I counted it a success upon learning that this dress sold out almost immediately and many others followed suit. Women responded on their social networking sites in their thousands and national press from the Daily Mail and Evening Standard to my favourite read Jezebel covered it off.
I worked with fashion producer Jane Galpin to make this happen as with all great projects our company undertakes. it takes a team of people. Read more here
Project: Diversity NOW!
The All Walks Diversity NOW! Lecture and initiative is a good example of tackling the psychological impact of fashion head on. Fashion has enormous power to carry messages about our personal identity, but designers seem oblivious to their consumer audience. Her body is not a super-model like 6 foot and she does have breasts and hips.
We took this message and much more right to the heart of the next generation with our national competition Diversity NOW! Students designed for a broader range of bodies and loved it, with 92% agreeing that seeing a range of body and beauty ideals in their media would improve their self esteem.
I have toured this lecture in colleges for four years and it is still popular. Working with with my co-founders at All Walks Beyond the Catwalk Debra Bourne and Erin O'Connor, we have dedicated thousands of hours to bring the importance of accountability in fashion to the attention of tomorrows top names - today's students. Read more here
Project: Debenhams STYLE List
My business partner and I Jane Galpin persuaded Debenhams to let us create images aimed at their core audience the 40 - 55 demographic. Once we had research on the shop floor, talking to sales assistants and women, it became apparent that so many of the customers felt they could visualise the clothes aimed at them if they were helped with images to show how the clothes would look. Not rocket science. We created three images that were launched as life size portraits in their Oxford Street store windows. Read more here.

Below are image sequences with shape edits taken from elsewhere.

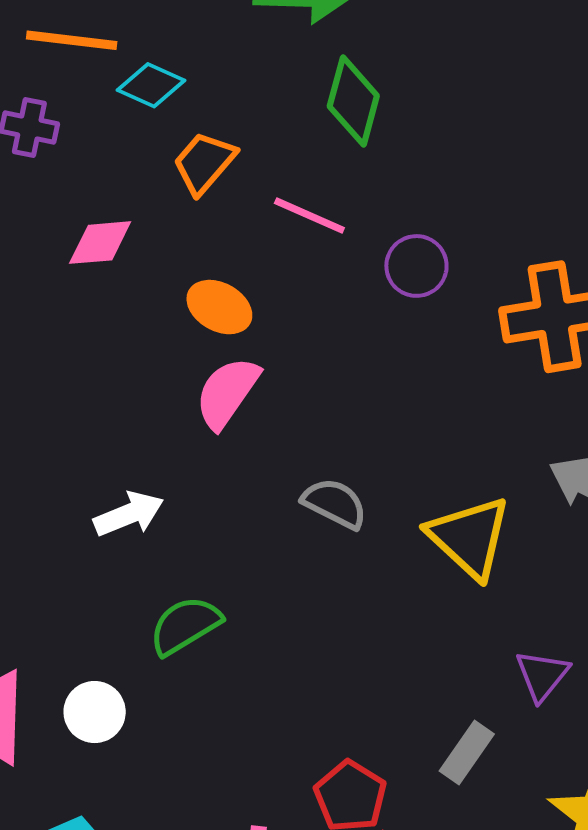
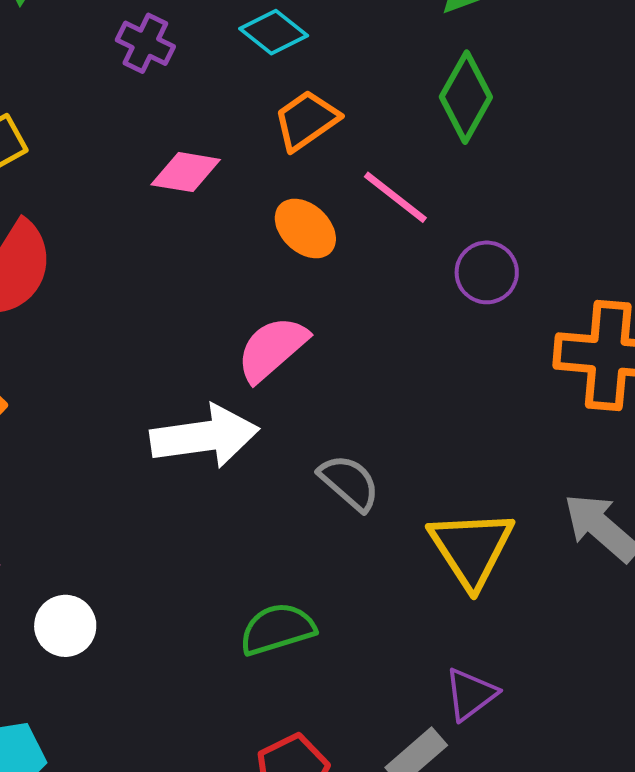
orange ellipse: (219, 307) -> (305, 229), moved
white arrow: (129, 514) -> (205, 436), moved, size x1.5
green semicircle: (185, 625) -> (277, 629), moved
purple triangle: (542, 675) -> (471, 694), moved

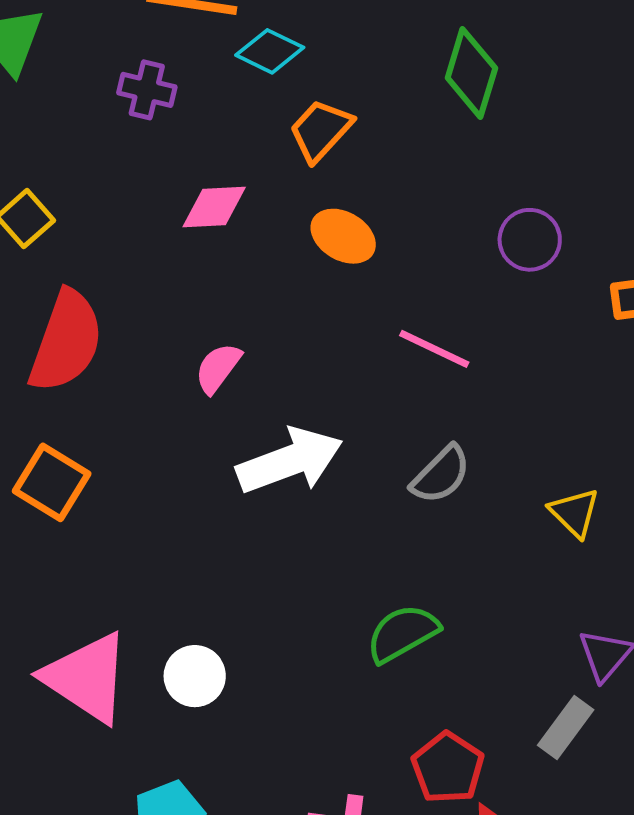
pink line: (395, 197) -> (434, 349), moved
pink semicircle: (272, 349) -> (218, 368), moved, size x0.7
gray semicircle: (349, 483) -> (441, 475), turned 106
yellow triangle: (471, 548) -> (574, 513), size x0.6

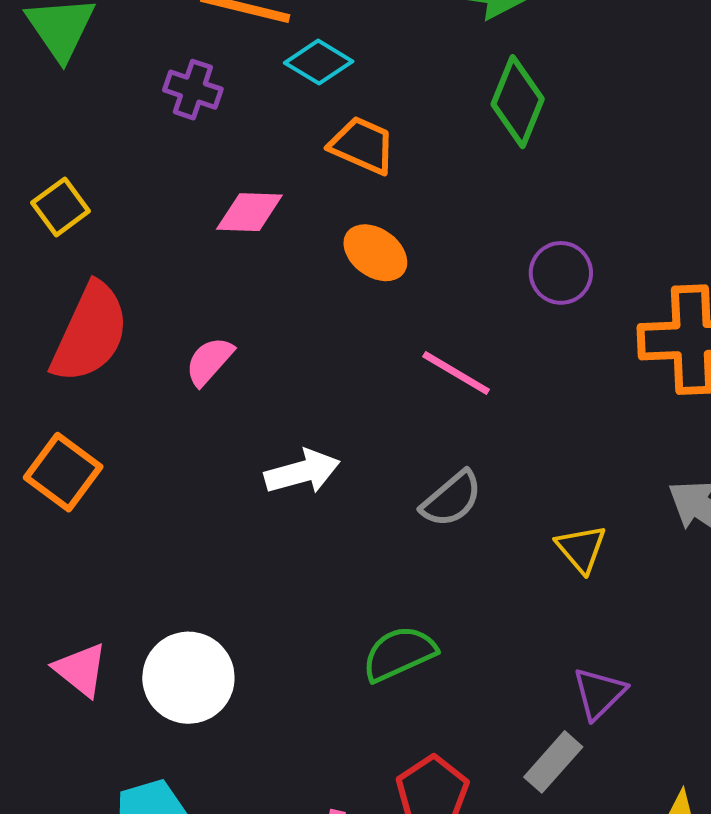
orange trapezoid: (321, 130) -> (362, 145), turned 66
pink semicircle: (218, 368) -> (209, 361), moved
white arrow: (290, 461) -> (302, 472), size x0.7
white circle: (195, 676) -> (188, 678), size x1.5
pink triangle: (87, 678) -> (81, 670), size x0.6

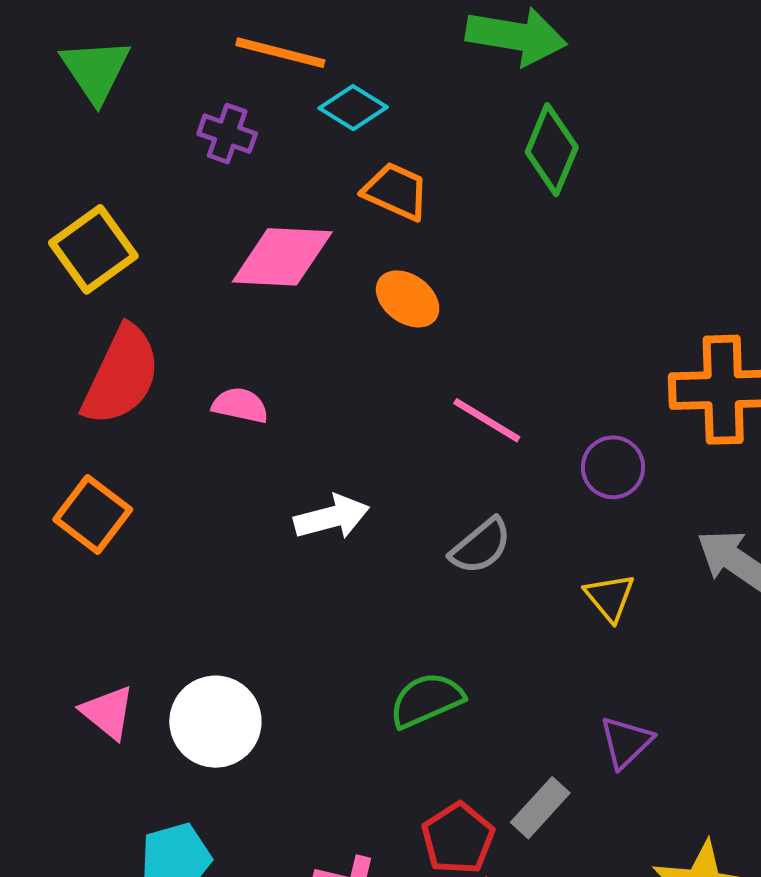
yellow square: (61, 207) -> (93, 249), size x1.5
pink diamond: (249, 212) -> (282, 257), size x1.5
purple circle: (561, 273) -> (613, 467), moved
pink semicircle: (209, 361) -> (240, 405), turned 60
gray rectangle: (553, 762) -> (540, 808), moved

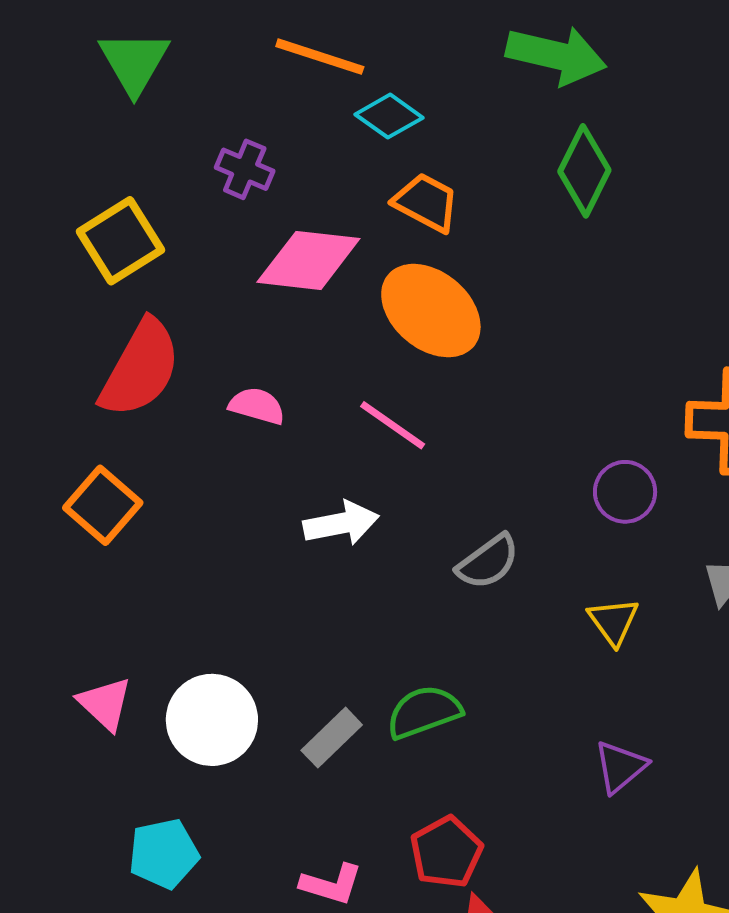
purple cross: (227, 134) -> (245, 169), moved
orange ellipse: (408, 299) -> (431, 311), size x1.6
pink line: (487, 420) -> (393, 425), moved
gray rectangle: (540, 808) -> (332, 738), moved

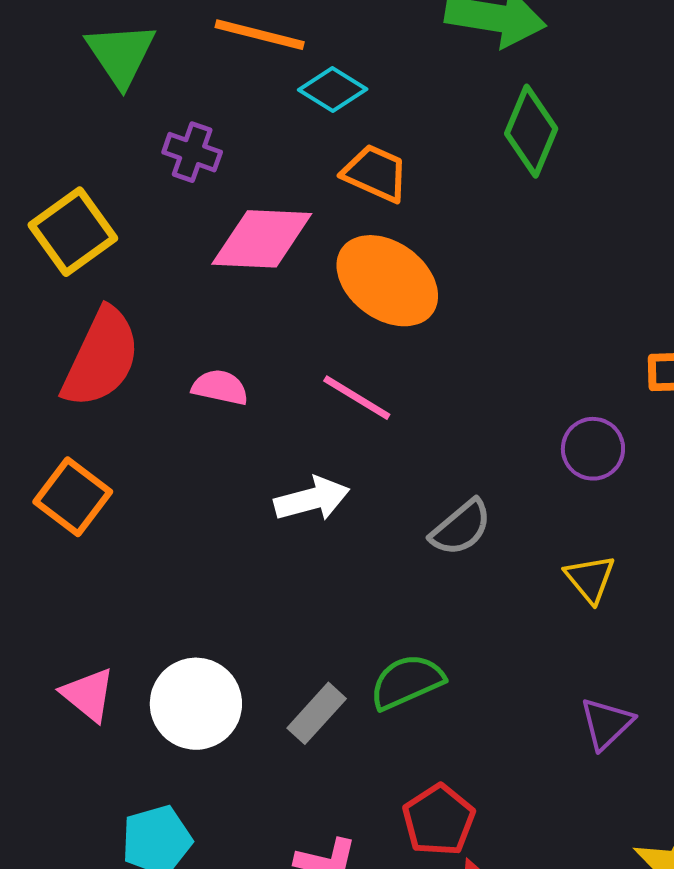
green triangle: (134, 62) -> (121, 54), moved

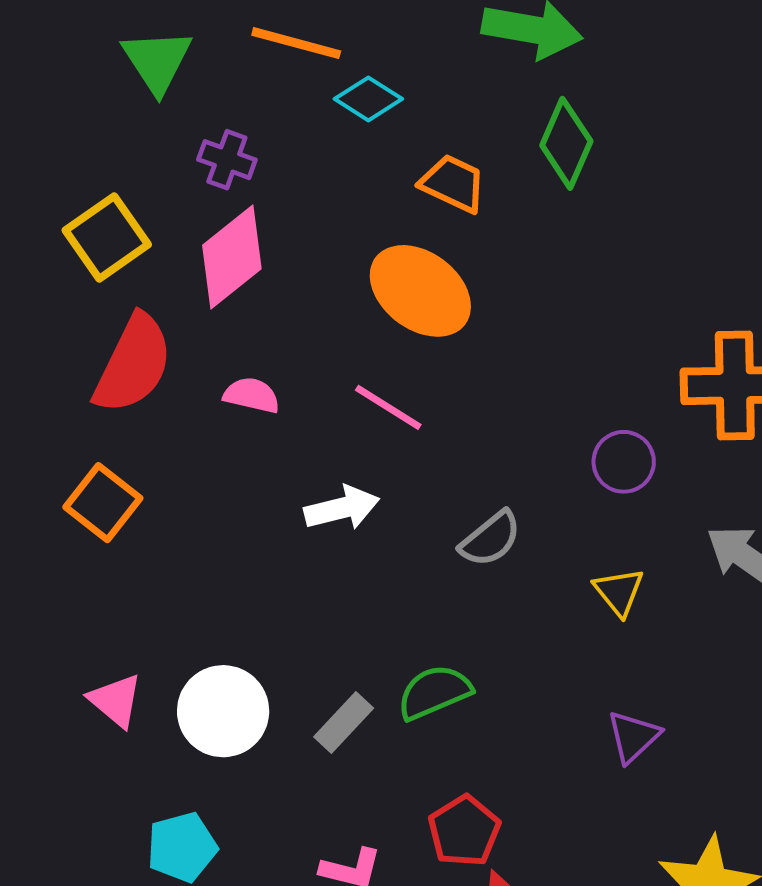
orange trapezoid: (375, 173) -> (453, 183), moved
pink diamond: (262, 239) -> (232, 257), moved, turned -42

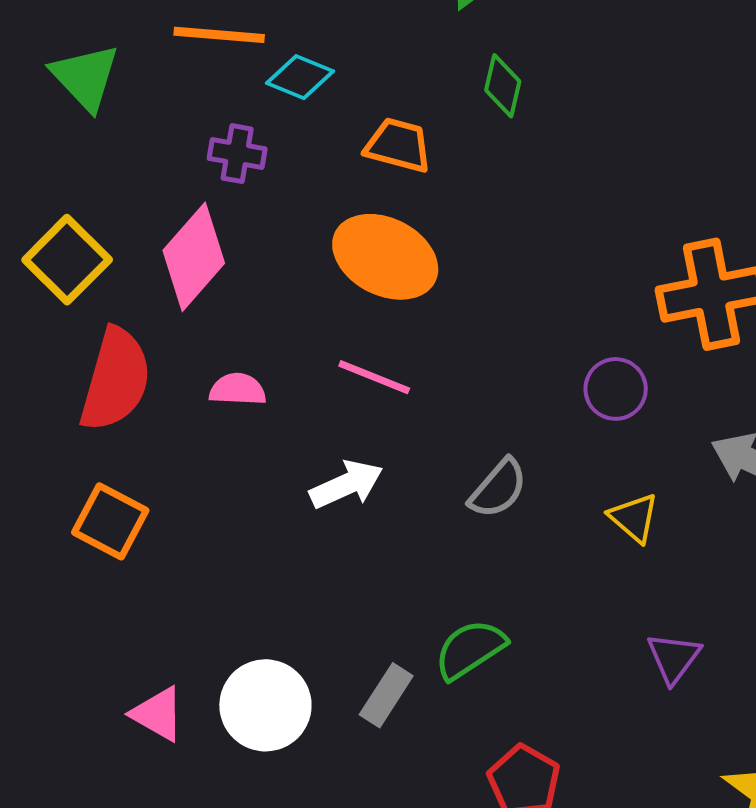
green diamond: (566, 143) -> (503, 86), size x0.7
purple cross: (227, 160) -> (237, 154), moved

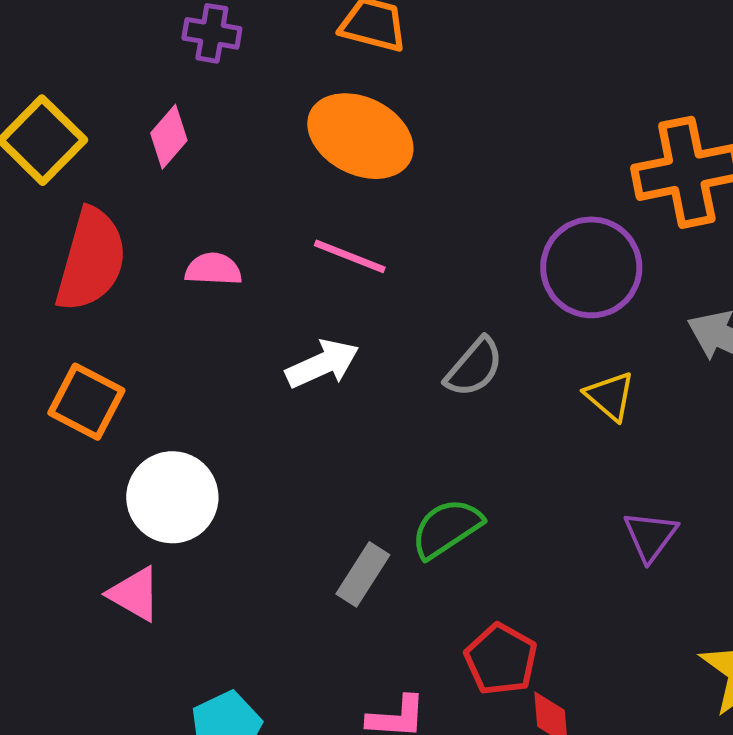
pink diamond: (194, 257) -> (169, 137), size x0.6
purple circle: (616, 389) -> (591, 267), size x1.6
white circle: (265, 705) -> (172, 497), moved

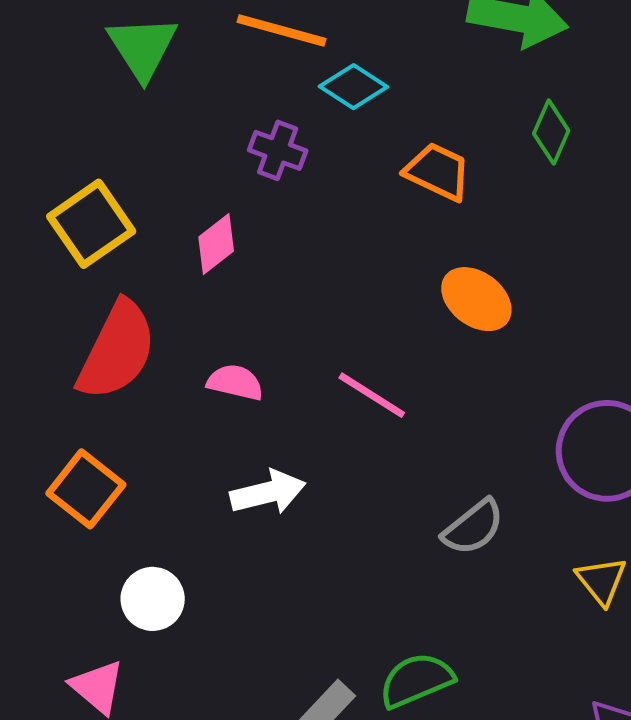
orange ellipse: (360, 136) -> (476, 299), moved, size x0.7
white arrow: (322, 364) -> (268, 492), moved
white circle: (172, 497) -> (153, 599), size x0.7

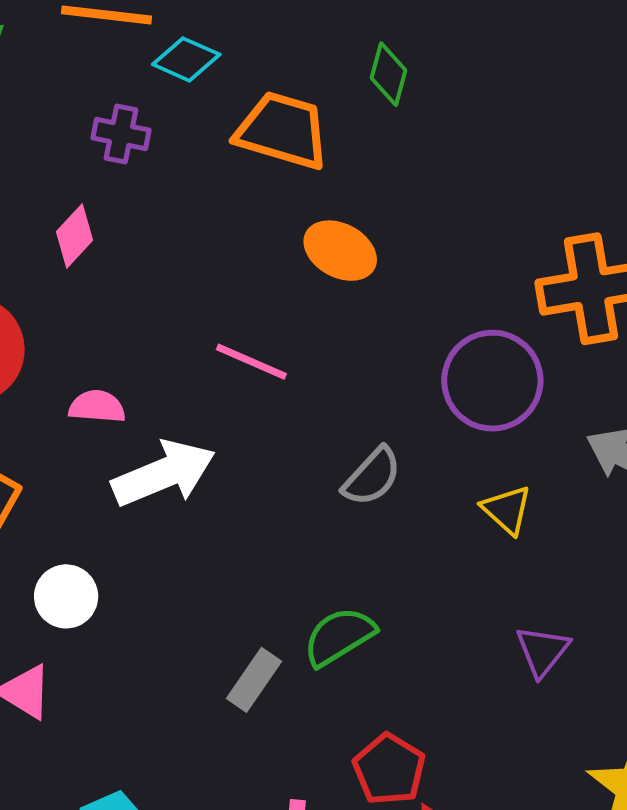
orange trapezoid: (438, 172) -> (282, 131), size x1.4
pink semicircle: (235, 382) -> (97, 407), moved
white arrow: (268, 492) -> (164, 474), size x1.4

Project: Free e-books on body shape and styling advice
Jane Galpin and I have worked together since 1999 to promote body confidence through styling advice for a range of common body shapes that don't fit the model mould! How to Look Good was a mainstream site (that even spawned the name and idea for a certain TV show)...our little site however helped us research our working initiatives based on the questions and comments we have received. At the height of our activity around 3000 free e-books were downloaded each month and we've had some really special thank yous! Read more here.
Project: Woman in the Mirror
My first novel: Woman in the Mirror sold 22 thousand copies. A frank account of fashion and the smoke and mirrors around image and the pressure to embody unachievable physical ideals laid bare with some almost recognisable characters thrown in and my literary revenge on an appalling ex-boyfriend. Yes he would know it was him!
Project: Franklin on Fashion
An earlier book: Franklin on Fashion also set out to deconstruct fashion, in a kind of bite sized, pop cultural appetising way. It became required reading at fashion colleges when it was released which I rather liked. Of course body image figured err....how could it not?
Body image and individual confidence is something I have written about extensively because I believe that fashion, femininity and personal identity are all wrapped up.
After my first documentary feature for BBC in the early 90s I was invited to become a patron of Beat, the leading eating disorders charity. I met lots of young women who educated me on what it felt like to live with an eating disorder and do battle every day with a misunderstood mental illness.
Going back over my cuttings I found this feature in the Daily Mail as it was then. Little did I realise I would still be 'gacking on,' so many years later!
I continue to write many features on why our feelings of self-worth are so intricately linked with the way fashion promotes femininity...and increasingly masculinity.